The third aspect of Americanization, then, is introducing Americans to the patterns of our civic culture—how we have governed ourselves, by law or custom, and lived in community over 200 years. One such pattern is promise, failure, and redemption. This is the foundational story of slavery and civil rights. Another is the generation of hybrid innovations from our miscegenated gene and meme pool. This is the story of American music, of Silicon Valley’s ingenuity.
The "religion" part of the message makes me quiver... but the ideas in the message are outstanding. There has to be another word that is more efficient and less polarizing than "religion"-- because so much of what has failed in America has stemmed from the inherent entitlement that comes from believing you are right because you believe you are right... and most of the gravest atrocities of humanity have been "in the name of God" from some fanatical religious base. So, no--I don't want to be "religious" about anything--but I will stand with you on your ideas. You need a word expert. Hire those people that though of "Apple".
The "religion" part of the message makes me quiver... but the ideas in the message are outstanding. There has to be another word that is more efficient and less polarizing than "religion"-- because so much of what has failed in America has stemmed from the inherent entitlement that comes from believing you are right because you believe you are right... and most of the gravest atrocities of humanity have been "in the name of God" from some fanatical religious base. So, no--I don't want to be "religious" about anything--but I will stand with you on your ideas. You need a word expert. Hire those people that thought of "Apple".
Hey, my father taught at the old Highlander Folk School -- back when it was still on Monteagle.
Anyway I thought this was a fine essay. I could find nothing to disagree with.
However, there is something I think the author leaves out. I'm not sure exactly how to say it, but it has to do with that phrase near the end of Lincoln's Gettysburg address -- the one about a government "for the people."
Somehow the average person is not longer provided for in terms of their opportunities in the pursuit of happiness. This is not about success in the usual sense.
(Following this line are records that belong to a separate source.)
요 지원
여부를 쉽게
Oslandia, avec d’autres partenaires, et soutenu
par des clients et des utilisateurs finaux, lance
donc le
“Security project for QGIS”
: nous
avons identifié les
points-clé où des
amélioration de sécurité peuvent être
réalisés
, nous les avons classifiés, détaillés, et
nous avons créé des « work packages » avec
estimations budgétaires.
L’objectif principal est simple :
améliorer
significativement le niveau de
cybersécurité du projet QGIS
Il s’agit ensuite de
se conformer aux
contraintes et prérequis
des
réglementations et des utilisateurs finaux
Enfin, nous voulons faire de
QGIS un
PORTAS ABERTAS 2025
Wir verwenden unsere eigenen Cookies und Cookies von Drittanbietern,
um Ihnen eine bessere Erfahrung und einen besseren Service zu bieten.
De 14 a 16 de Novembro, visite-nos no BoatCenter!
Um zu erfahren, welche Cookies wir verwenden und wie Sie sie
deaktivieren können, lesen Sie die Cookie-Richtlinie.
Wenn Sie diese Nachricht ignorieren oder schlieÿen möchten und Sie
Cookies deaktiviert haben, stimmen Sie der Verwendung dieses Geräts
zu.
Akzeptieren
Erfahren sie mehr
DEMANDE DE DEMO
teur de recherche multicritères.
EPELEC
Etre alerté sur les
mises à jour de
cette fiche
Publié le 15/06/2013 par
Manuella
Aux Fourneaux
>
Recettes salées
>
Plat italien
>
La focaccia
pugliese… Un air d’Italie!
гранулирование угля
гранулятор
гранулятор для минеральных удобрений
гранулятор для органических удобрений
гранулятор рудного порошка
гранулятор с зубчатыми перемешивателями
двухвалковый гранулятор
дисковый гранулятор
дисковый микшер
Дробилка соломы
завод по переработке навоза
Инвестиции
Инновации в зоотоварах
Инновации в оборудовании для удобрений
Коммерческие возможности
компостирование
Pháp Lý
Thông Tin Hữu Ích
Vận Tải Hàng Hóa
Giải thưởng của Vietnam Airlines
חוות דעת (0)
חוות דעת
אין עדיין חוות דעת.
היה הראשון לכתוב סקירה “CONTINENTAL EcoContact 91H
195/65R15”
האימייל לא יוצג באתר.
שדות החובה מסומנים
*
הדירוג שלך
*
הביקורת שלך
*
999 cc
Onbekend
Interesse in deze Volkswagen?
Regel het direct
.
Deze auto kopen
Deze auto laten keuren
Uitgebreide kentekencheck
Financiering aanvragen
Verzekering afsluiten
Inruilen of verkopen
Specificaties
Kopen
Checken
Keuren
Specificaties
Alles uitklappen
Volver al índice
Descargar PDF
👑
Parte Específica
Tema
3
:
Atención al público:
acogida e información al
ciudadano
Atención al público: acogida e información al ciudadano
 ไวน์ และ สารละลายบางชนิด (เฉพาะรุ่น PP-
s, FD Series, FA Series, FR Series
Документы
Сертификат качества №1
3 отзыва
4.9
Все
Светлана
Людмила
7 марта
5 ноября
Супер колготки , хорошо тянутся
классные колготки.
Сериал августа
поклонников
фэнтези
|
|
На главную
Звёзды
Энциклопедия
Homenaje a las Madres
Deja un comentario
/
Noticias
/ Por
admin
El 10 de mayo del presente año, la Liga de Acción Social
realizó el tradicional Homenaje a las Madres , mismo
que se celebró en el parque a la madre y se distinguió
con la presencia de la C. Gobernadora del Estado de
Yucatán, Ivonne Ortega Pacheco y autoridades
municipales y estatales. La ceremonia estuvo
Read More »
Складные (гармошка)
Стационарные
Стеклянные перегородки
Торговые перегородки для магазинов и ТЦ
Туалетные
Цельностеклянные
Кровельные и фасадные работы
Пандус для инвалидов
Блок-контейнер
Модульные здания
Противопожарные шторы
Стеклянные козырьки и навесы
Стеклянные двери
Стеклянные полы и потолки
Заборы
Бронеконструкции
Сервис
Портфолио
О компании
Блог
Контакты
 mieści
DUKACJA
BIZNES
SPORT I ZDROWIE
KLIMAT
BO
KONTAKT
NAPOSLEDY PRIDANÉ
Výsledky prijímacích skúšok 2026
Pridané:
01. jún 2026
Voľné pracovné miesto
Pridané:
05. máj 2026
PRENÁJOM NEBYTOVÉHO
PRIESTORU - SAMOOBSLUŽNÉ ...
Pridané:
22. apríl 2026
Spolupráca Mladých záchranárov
Nor is it about caring for the least fortunate among us.
It is the big average mass in the middle that is being forgotten. Politicians talk about an opportunity for "everyone to go to college." That exposes the problem right there. We refuse to recognize the needs of, or to provide an appropriate education for the majority who maybe should not go to college -- to give them the skills and the training to earn a living with their hands and their feet. They do that in Germany, so it is not impossible. Germany is a prosperous country.
But the problem goes beyond that. Not only do we not provide appropriate educations for average Americans, neither to care much about giving them an opportunity to lead a good life. A good life for the mediocre majority I am talking about.
That used to be possible, back when the American dream still meant a house in the suburbs and a full-time mom who stayed at home with the kids. Even blue-collar workers could shoot for that. They can't now, and nothing has taken its place.
A lot of this has to do with corporate irresponsibility. No, I take that back. It has to do with our leaders changing the rules of the game so that corporations have to go abroad in order to survive in the marketplace. I'm talking about GATT and the WTO rules that were changed during the Clinton administration.
We didn't realize it at the time maybe but corporations do what they got to do to survive in the marketplace.
I'm not doing this well. Here is something more concrete that gets at the heart of the matter: http://facingzionwards.blogspot.com/
Please forgive my typos. I'm and old man.